Kungsholmen is an island in Lake Mälaren in Sweden, part of central Stockholm, Sweden. It is situated north of Riddarfjärden and considered part of the historical province Uppland. Its area is 3.9 km2 (1.5 sq mi) with a perimeter of 8.9 km (5.5 mi). The highest point is at Stadshagsplan at 47 metres (154 ft). The total population is 56,754 (December 31, 2007).
Franciscan friars from the Grey Friar's Abbey, Stockholm, began living on the island in the 15th century. Because of this, the island was named Munklägret (the Monks' encampment). The monks subsisted on cattle-breeding and fishing. They also managed the brickyard Själakoret at Rålambshov. As a result of the Swedish Reformation, which was concluded at the parliament in Västerås 1527, the monks were expelled and the area became property of the crown.
A few years later Queen Kristina donated large areas of land in the western part of the island to some of the generals from the Thirty Years War. They built magnificent entails and laid out great gardens. 1644 the crown donated the eastern part of Munklägret to the authorities of the city of Stockholm, which then received its first city plan. Three years later the remainder of the island was donated.
In order to facilitate migration to Munklägret, privileges were given to artisans and manufacturers. For example, they were allowed to set up operations there without having to belong to the guilds and they were exempted from tax for ten years. In 1672 Munklägret became a separate parish (Kungsholmen) and the whole island was renamed Kungsholmen.
When the Swedish Empire collapsed in the beginning of the 18th century the crown embarked on a generous economic policy to develop Kungsholmen. The entails were turned into factories and hospitals. In Hornsberg a cotton mill was established, at Marieberg a porcelain factory. In the early 19th century the military began to settle in Kungsholmen, which at the time was still a sparsely populated idyll.
When Samuel Owen settled in Kungsholmen, it had begun developing into a marked district factories and workers. This development was accentuated when the Bolinder brothers start building up their business at Klara Sjö, west of the Kungsbron, (King's Bridge) in the mid-19th century. The company AB Separator was established at the end of the 19th century. AB Separator would soon become a worldwide group of companies and at the beginning of the 20th century had more than 2,000 employees.

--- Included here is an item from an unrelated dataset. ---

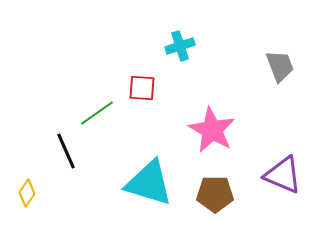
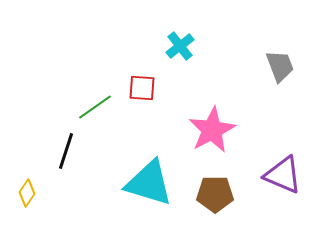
cyan cross: rotated 20 degrees counterclockwise
green line: moved 2 px left, 6 px up
pink star: rotated 15 degrees clockwise
black line: rotated 42 degrees clockwise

The industrial breakthrough led to a huge population explosion. The population grew from just over 4,000 people in 1860 to 26,000 in 1890. During the 1880s several apartment blocks were built to remedy the housing shortage.
In the early 20th century a radical structural change took place on Kungsholmen. The traits from the old industrial district are swept away and instead housing and public institutions were erected. St. Görans' church was designed by architect Gustaf Améen (1864-1949) and built in 1910. At the division of the Kungsholmen parish in 1925, the new parish was named after the church.
The residential areas in Fredhäll and in Kristineberg were built in the 1930s after a functionalist city plan. The bridges Västerbron and Tranebergsbron were also built the same decade, and Sankt Eriksbron received its current dimensions. The Stockholm metro was drawn through Kungsholmen in the 1950s, first out to Vällingby and later also to Järvafältet. At this time the military moved out and the large hospital Serafen is supplanted (on another location) by the more modern Saint Göran Hospital.